Montague completed her residency in radiology at Columbia-Presbyterian Medical Center. In 1959, Montague joined the radiotherapy department at the University of Texas MD Anderson Cancer Center under an American Cancer Society fellowship. She was employed at MD Anderson from 1961 to 1983. In 1973, she became a radiotherapy professor. She retired in 1987.

Montague was a pioneer in breast cancer research and treatment. During the 1960s-70s, mastectomy was considered the only cure for breast cancer. Montague instead advocated for lumpectomy, a more moderate surgery, combined with radiation therapy to preserve breast function and appearance for patients with early-stage breast cancer. Following clinical trials and a treatment program that Montague initiated at Anderson, breast-conserving therapy became established practice in the United States. Montague also pioneered new radiation therapy techniques and approaches for patients with advanced breast cancer, paved the way for chemotherapy to become part of a multimodal treatment approach, and criticised the ongoing use of radical mastectomy.
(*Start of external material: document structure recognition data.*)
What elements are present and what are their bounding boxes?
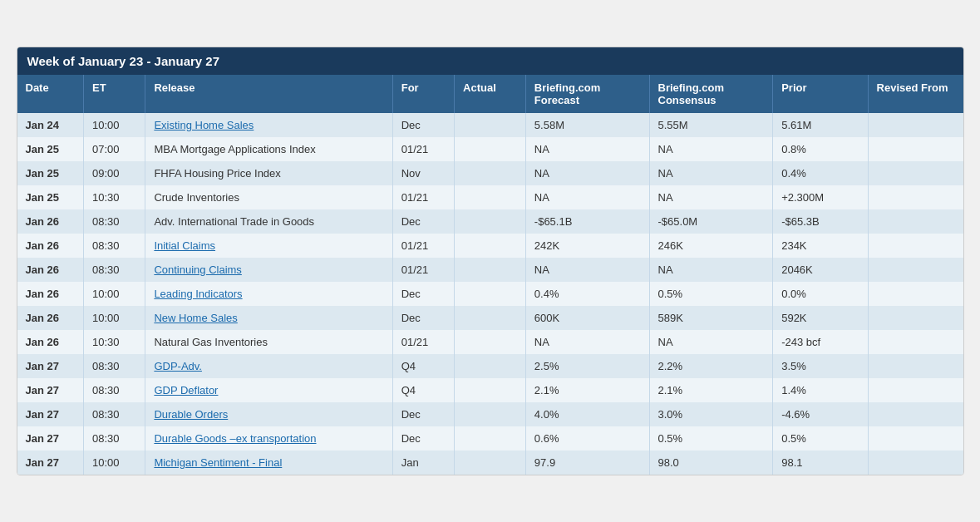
- table-row: Jan 2708:30Durable OrdersDec4.0%3.0%-4.6…: [17, 402, 963, 426]
- cell-prior: 0.4%: [773, 161, 868, 185]
- release-link[interactable]: Durable Orders: [154, 408, 228, 421]
- cell-date: Jan 25: [17, 137, 84, 161]
- cell-revised-from: [868, 426, 963, 451]
- col-header-et: ET: [84, 75, 145, 113]
- cell-revised-from: [868, 306, 963, 330]
- cell-release: GDP-Adv.: [145, 354, 392, 378]
- cell-prior: 0.5%: [773, 426, 868, 451]
- cell-revised-from: [868, 282, 963, 306]
- cell-actual: [455, 451, 526, 475]
- cell-prior: 2046K: [773, 258, 868, 282]
- table-row: Jan 2710:00Michigan Sentiment - FinalJan…: [17, 451, 963, 475]
- cell-et: 10:30: [84, 185, 145, 209]
- cell-briefing-forecast: NA: [525, 185, 649, 209]
- cell-date: Jan 24: [17, 113, 84, 137]
- cell-date: Jan 27: [17, 402, 84, 426]
- cell-for: Q4: [392, 354, 454, 378]
- release-link[interactable]: Durable Goods –ex transportation: [154, 432, 316, 445]
- cell-prior: 592K: [773, 306, 868, 330]
- cell-et: 10:00: [84, 451, 145, 475]
- release-link[interactable]: Continuing Claims: [154, 263, 242, 276]
- cell-et: 08:30: [84, 258, 145, 282]
- table-row: Jan 2507:00MBA Mortgage Applications Ind…: [17, 137, 963, 161]
- cell-date: Jan 27: [17, 426, 84, 451]
- economic-calendar-table: Week of January 23 - January 27 Date ET …: [17, 47, 964, 475]
- cell-date: Jan 25: [17, 161, 84, 185]
- cell-briefing-forecast: 97.9: [525, 451, 649, 475]
- col-header-release: Release: [145, 75, 392, 113]
- cell-et: 08:30: [84, 234, 145, 258]
- cell-prior: 3.5%: [773, 354, 868, 378]
- cell-et: 09:00: [84, 161, 145, 185]
- cell-prior: +2.300M: [773, 185, 868, 209]
- table-row: Jan 2610:30Natural Gas Inventories01/21N…: [17, 330, 963, 354]
- cell-release: New Home Sales: [145, 306, 392, 330]
- table-row: Jan 2708:30Durable Goods –ex transportat…: [17, 426, 963, 451]
- cell-for: 01/21: [392, 234, 454, 258]
- cell-actual: [455, 378, 526, 402]
- cell-revised-from: [868, 330, 963, 354]
- col-header-briefing-consensus: Briefing.com Consensus: [649, 75, 773, 113]
- release-link[interactable]: Existing Home Sales: [154, 119, 254, 131]
- cell-revised-from: [868, 402, 963, 426]
- col-header-prior: Prior: [773, 75, 868, 113]
- cell-date: Jan 25: [17, 185, 84, 209]
- week-header: Week of January 23 - January 27: [17, 47, 963, 75]
- cell-release: Natural Gas Inventories: [145, 330, 392, 354]
- cell-date: Jan 26: [17, 306, 84, 330]
- cell-briefing-forecast: 0.4%: [525, 282, 649, 306]
- cell-release: Durable Goods –ex transportation: [145, 426, 392, 451]
- cell-release: GDP Deflator: [145, 378, 392, 402]
- release-link[interactable]: GDP-Adv.: [154, 360, 202, 372]
- cell-et: 10:00: [84, 113, 145, 137]
- cell-et: 08:30: [84, 378, 145, 402]
- cell-revised-from: [868, 113, 963, 137]
- table-row: Jan 2509:00FHFA Housing Price IndexNovNA…: [17, 161, 963, 185]
- cell-briefing-consensus: 5.55M: [649, 113, 773, 137]
- cell-prior: 0.0%: [773, 282, 868, 306]
- cell-briefing-consensus: 589K: [649, 306, 773, 330]
- cell-briefing-consensus: NA: [649, 258, 773, 282]
- table-header-row: Date ET Release For Actual Briefing.com …: [17, 75, 963, 113]
- cell-actual: [455, 185, 526, 209]
- release-link[interactable]: Leading Indicators: [154, 288, 242, 300]
- cell-revised-from: [868, 378, 963, 402]
- table-row: Jan 2708:30GDP-Adv.Q42.5%2.2%3.5%: [17, 354, 963, 378]
- release-link[interactable]: New Home Sales: [154, 312, 237, 324]
- cell-et: 07:00: [84, 137, 145, 161]
- col-header-briefing-forecast: Briefing.com Forecast: [525, 75, 649, 113]
- cell-revised-from: [868, 354, 963, 378]
- cell-et: 08:30: [84, 354, 145, 378]
- table-row: Jan 2610:00Leading IndicatorsDec0.4%0.5%…: [17, 282, 963, 306]
- col-header-date: Date: [17, 75, 84, 113]
- cell-date: Jan 27: [17, 451, 84, 475]
- release-link[interactable]: GDP Deflator: [154, 384, 218, 396]
- cell-briefing-consensus: NA: [649, 161, 773, 185]
- cell-prior: 5.61M: [773, 113, 868, 137]
- cell-briefing-consensus: 98.0: [649, 451, 773, 475]
- cell-actual: [455, 426, 526, 451]
- cell-for: Nov: [392, 161, 454, 185]
- release-link[interactable]: Michigan Sentiment - Final: [154, 456, 282, 469]
- cell-briefing-consensus: 2.1%: [649, 378, 773, 402]
- cell-briefing-consensus: 3.0%: [649, 402, 773, 426]
- cell-release: Michigan Sentiment - Final: [145, 451, 392, 475]
- cell-release: Adv. International Trade in Goods: [145, 209, 392, 234]
- cell-release: Initial Claims: [145, 234, 392, 258]
- cell-briefing-forecast: -$65.1B: [525, 209, 649, 234]
- cell-briefing-consensus: 2.2%: [649, 354, 773, 378]
- cell-prior: 0.8%: [773, 137, 868, 161]
- cell-date: Jan 26: [17, 282, 84, 306]
- cell-revised-from: [868, 209, 963, 234]
- cell-prior: 98.1: [773, 451, 868, 475]
- cell-revised-from: [868, 137, 963, 161]
- cell-briefing-consensus: -$65.0M: [649, 209, 773, 234]
- table-row: Jan 2410:00Existing Home SalesDec5.58M5.…: [17, 113, 963, 137]
- cell-for: 01/21: [392, 137, 454, 161]
- cell-briefing-forecast: NA: [525, 161, 649, 185]
- release-link[interactable]: Initial Claims: [154, 239, 215, 252]
- cell-briefing-forecast: NA: [525, 330, 649, 354]
- cell-date: Jan 26: [17, 330, 84, 354]
- cell-release: Leading Indicators: [145, 282, 392, 306]
- cell-actual: [455, 161, 526, 185]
An award in her name, the Eleanor Montague Distinguished Resident Award in Radiation Oncology, was created by the American Association for Women Radiologists.
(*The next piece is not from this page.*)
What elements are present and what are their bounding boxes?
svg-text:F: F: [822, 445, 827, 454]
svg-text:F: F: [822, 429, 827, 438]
She was a member of the board of directors for the American Cancer Society of Therapeutic Radiologists and of the executive of the American Radium Society. Montague served on the National Breast Cancer Task Force and with the National Surgical Adjuvant Breast Project.

== Publications ==
Montague was a prolific scholar, publishing more than 100 articles during her career. A partial list of her publications:
- Montague, E. D. (1967). Current cancer concepts. radiation management of advanced breast cancer. JAMA : The Journal of the American Medical Association, 200(7), 612-612. https://doi.org/10.1001/jama.200.7.612
- Tapley, N. D., & Montague, E. D. (1976). Elective irradiation with the electron beam after mastectomy for breast cancer. American Journal of Roentgenology (1976), 126(1), 127.
- Libshitz, H. I., Montague, E. D., & Paulus, D. D. (1977). Calcifications and the therapeutically irradiated breast. American Journal of Roentgenology (1976), 128(6), 1021.
- Libshitz, H. I., Montague, E. D., & Paulus, J., D D. (1978). Skin thickness in the therapeutically irradiated breast. American Journal of Roentgenology (1976), 130(2), 345.
- Montague, E. D., & Fletcher, G. H. (1983). The need for every modality treatment to prevent catastrophic local and regional failures in advanced breast cancer. International Journal of Radiation Oncology, Biology, Physics, 9(3), 419.
- Montague, E. D. (1984). Conservation surgery and radiation therapy in the treatment of operable breast cancer. Cancer, 53(3 Suppl), 700.
- Montague, E. D., Ames, F. C., Schell, S. R., & Romsdahl, M. M. (1984). Conservation surgery and irradiation as an alternative to mastectomy in the treatment of clinically favorable breast cancer. Cancer, 54(11 Suppl), 2668.
- Montague, E. D. (1985). Radiation therapy and breast cancer. past, present, and future. American Journal of Clinical Oncology, 8(6), 455.
- Chen, K. K., Montague, E. D., & Oswald, M. J. (1985). Results of irradiation in the treatment of locoregional breast cancer recurrence. Cancer, 56(6), 1269.
- Matthews, R. H., McNeese, M. D., Montague, E. D., & Oswald, M. J. (1988). Prognostic implications of age in breast cancer patients treated with tumorectomy and irradiation or with mastectomy. International Journal of Radiation Oncology, Biology, Physics, 14(4), 659.

== Awards ==

- Janeway Medal by the American Radium Society in 1985
- Gold Medal of the Radiological Society of North America in 1986
- Marie Curie Recipient by the American Association for Women Radiologists in 1990
- Gold Medal for Distinguished and Extraordinary Service to the American Society for Therapeutic Radiology and Oncology in 1992
- Alumna Award of Achievement by the Medical College of Pennsylvania
- Distinguished Service Award and the Outstanding Achievement Award by the University of Texas MD Anderson Cancer Center
- Gilbert H. Fletcher Society Gold Medal for outstanding achievement in her field.